O início de tudo foi um post com a imagem de um beijo gay envolvendo o Superman: "É só um desenho, não é nada demais. Vai nessa que vai ver onde vamos parar".

Os posts subsequentes de Maurício, pedindo "desculpa", imputando sua demissão do Minas à "turma da lacração" e divulgando a imagem do Superman beijando a Mulher Maravilha reverberaram muito no meio do futebol. Muitos jogadores apoiaram o atleta do vôlei. O episódio virou tema de uma pergunta na coletiva do técnico Tite, e a resposta evidencia o quanto o futebol se omite quando o assunto é homofobia.

"A CBF soltou ontem um comunicado que retrata bem o que a gente pensa. Diz assim: todos iguais. A CBF faz campanhas já há mais de uma década em relação a isso, defende o esporte solidário, então cores, origens, crenças, gêneros, condições físicas, isso não tem que existir", afirmou Juninho Paulista, coordenador da seleção masculina, sem nem sequer mencionar as palavras "homofobia" ou "orientação sexual", que eram o objeto da pergunta.

Quatro homens dando entrevista sentados à mesa; atrás deles, fundo azul com símbolo da CBF
Convocação da seleção brasileira na última semana, com o técnico Tite e Juninho Paulista ao centro da mesa - Lucas Figueiredo - 29.out.21/CBF

Se a CBF lutasse tanto por esse ambiente livre de preconceito, será que em 2021 nós já não teríamos jogadores falando abertamente sobre homossexualidade? Será mesmo que não há no universo de mais de 20 mil jogadores que atuam nas Séries A, B, C e D do futebol brasileiro nenhum homossexual?

O primeiro passo para resolver um problema é reconhecê-lo, e a CBF nem isso faz. Dá respostas vazias e também não é clara sobre a postura que tomará diante do fato de que um funcionário da própria seleção masculina (filho do técnico Tite) manifesta apoio a postagens preconceituosas contra mulheres e gays nas redes sociais.

Seria mais honesto e corajoso da parte de Juninho e de Tite admitir que o futebol ainda não aprendeu a lidar com casos de homofobia. Que, assim como a sociedade é intolerante com pessoas homossexuais, o futebol reflete muito dessa intolerância e precisará mudar para criar um ambiente acolhedor, onde jogadores gays não precisem mais viver dentro de um armário.

Fingir que "somos contra todo tipo de preconceito" enquanto não faz nada para combater a homofobia é o mesmo que respaldá-la.

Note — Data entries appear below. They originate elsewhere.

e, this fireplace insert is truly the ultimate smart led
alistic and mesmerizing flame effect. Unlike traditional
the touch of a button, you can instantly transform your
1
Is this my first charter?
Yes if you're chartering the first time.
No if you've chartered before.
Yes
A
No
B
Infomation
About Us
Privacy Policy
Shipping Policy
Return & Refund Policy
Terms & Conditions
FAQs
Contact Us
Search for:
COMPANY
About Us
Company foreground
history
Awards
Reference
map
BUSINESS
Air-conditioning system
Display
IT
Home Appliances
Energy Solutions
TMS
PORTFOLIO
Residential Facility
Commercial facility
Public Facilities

Aliás, respaldo é uma coisa que preconceituosos encontraram no Brasil desde 2018. Se antes as pessoas tinham algum receio de manifestar sua homofobia ou misoginia, com Jair Bolsonaro elas têm um presidente chancelando seu "direito ao preconceito".

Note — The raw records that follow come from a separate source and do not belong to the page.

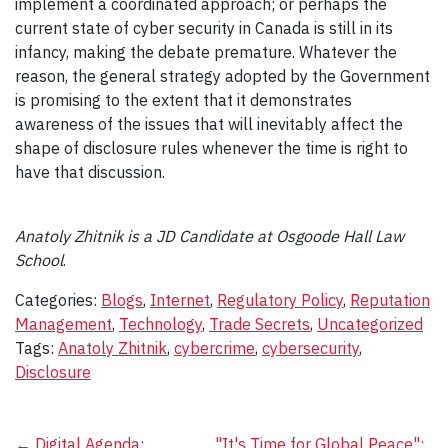
implement a coordinated approach; or perhaps the
current state of cyber security in Canada is still in its
infancy, making the debate premature. Whatever the
reason, the general strategy adopted by the Government
is promising to the extent that it demonstrates
awareness of the issues that will inevitably affect the
shape of disclosure rules whenever the time is right to
have that discussion.
Anatoly Zhitnik is a JD Candidate at Osgoode Hall Law
School
.
Categories:
Blogs
,
Internet
,
Regulatory Policy
,
Reputation
Management
,
Technology
,
Trade Secrets
,
Uncategorized
Tags:
Anatoly Zhitnik
,
cybercrime
,
cybersecurity
,
Disclosure
←
Digital Agenda:
"It's Time for Global Peace":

Um homem que dizia "prefiro ter um filho bandido a ter um filho gay" e "não te estupro porque você não merece" foi eleito. É fácil entender por que Maurício Souza se sente livre para ser homofóbico usando a muleta da "liberdade de expressão" com a certeza de que sairá impune —e de que seguirá jogando.

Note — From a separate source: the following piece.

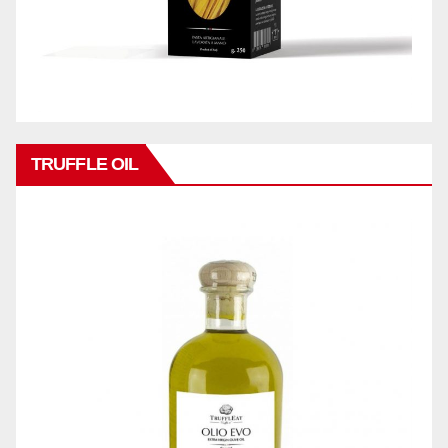
TRUFFLE OIL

Eu não teria essa mesma certeza porque, ainda bem, os tempos são outros. Maurício foi demitido pela pressão de patrocinadores que, por sua vez, foram pressionados por quem não aceita mais preconceito. Respaldo, infelizmente, ele ainda tem dos tais milhões de seguidores no mundo virtual. Mas no mundo real, ainda prevalecem os bons —e se Maurício estivesse disposto a entender a essência desse Deus que ele tanto defende, saberia que Ele jamais condenaria qualquer forma de amor.

Se a sua opinião oprime, mata, ou limita o direito de existir do outro, você não é livre para expressá-la. É crime.